When the outdoor temperature starts to rise, you know air conditioning season is just around the corner. At this time of year, most homeowners are focusing on operating their air conditioning systems as efficiently as possible and in a way that minimizes damage to the system. You don't have to completely overhaul your system to achieve these goals. Just follow these dos and don'ts.
Do: Change your air filter regularly.
You might think you're saving money by changing your air filter less frequently, but in the long run, you're not. When your air filter gets dirty, your blower has to work harder to push air through it, and this increases your energy expenditure. A dirty filter can also cause dust to build up inside your air conditioner, which will decrease its life expectancy. Experts recommend changing your filter once a month when you're using your system on a daily basis. Stock up on filters at the beginning of the summer so you have them on hand as you need them.
Do: Turn the ceiling fans on (but only when you're in the room).
Ceiling fans keep air moving across your skin, which makes you feel cooler when the thermostat is left at a slightly higher temperature. You can probably get away with leaving the temperature 2 - 3 degrees higher if you use your ceiling fans. Just remember to turn them off when you leave the room to save energy. They don't actually make the room any cooler -- they just make you feel cooler -- so there's no point in leaving them on when you're not there.

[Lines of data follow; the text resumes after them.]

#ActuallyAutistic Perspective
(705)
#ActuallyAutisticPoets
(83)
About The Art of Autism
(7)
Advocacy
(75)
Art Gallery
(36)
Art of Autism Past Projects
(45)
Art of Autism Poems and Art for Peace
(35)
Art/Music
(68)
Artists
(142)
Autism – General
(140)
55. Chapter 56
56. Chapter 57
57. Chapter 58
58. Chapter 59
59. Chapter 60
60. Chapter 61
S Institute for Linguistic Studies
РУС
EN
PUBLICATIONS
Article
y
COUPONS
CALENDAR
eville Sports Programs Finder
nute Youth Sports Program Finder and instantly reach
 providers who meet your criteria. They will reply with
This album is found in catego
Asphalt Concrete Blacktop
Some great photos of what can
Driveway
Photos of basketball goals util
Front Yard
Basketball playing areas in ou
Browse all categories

Do: Check your window seals.
Many people worry about sealing their windows in the winter, but forget all about this in the summer. The warm air from outside can sneak in through gaps between the window and the frame, forcing your air conditioner to work harder to keep the home cool. In the summer, you may want to open your windows sometimes, so you don't want to caulk them shut. However, you can hang drapes to act as an extra layer of insulation between your cool home interior and the warm outdoors. The drapes will also keep the hot sunshine from warming your home interior.
Don't: Open your windows at night when the humidity levels are high.
Air conditioners work, in part, by removing the humidity from the air. If you open your windows on a humid night (even if the air is cool), you will let that humidity inside, forcing your air conditioner to work harder to eliminate it. Get into the habit of checking the humidity level before opening your windows on a cool night. The ideal relative humidity for the indoor of a home is around 40% - 50%. If the outdoor humidity is higher than this, leave those windows shut.
Don't: Leave doors between the floors in your home open.
Hot air rises. If you leave doors between the levels in your home open, the upstairs of your home will end up rather warm, while the downstairs gets overly cool. Leave the doors shut, and your home's temperature will stay more even -- and you won't be tempted to keep turning down that thermostat to encourage the upstairs to cool off.
If there are no doors between the levels of your home, consider installing some simple, fold-open doors. These are readily available at home improvement stores and usually only require a few screws to install.
With the tips above, your air conditioning unit won't have to work as hard. As a result, your energy bills will be lower and your air conditioning unit won't prematurely fall into disrepair.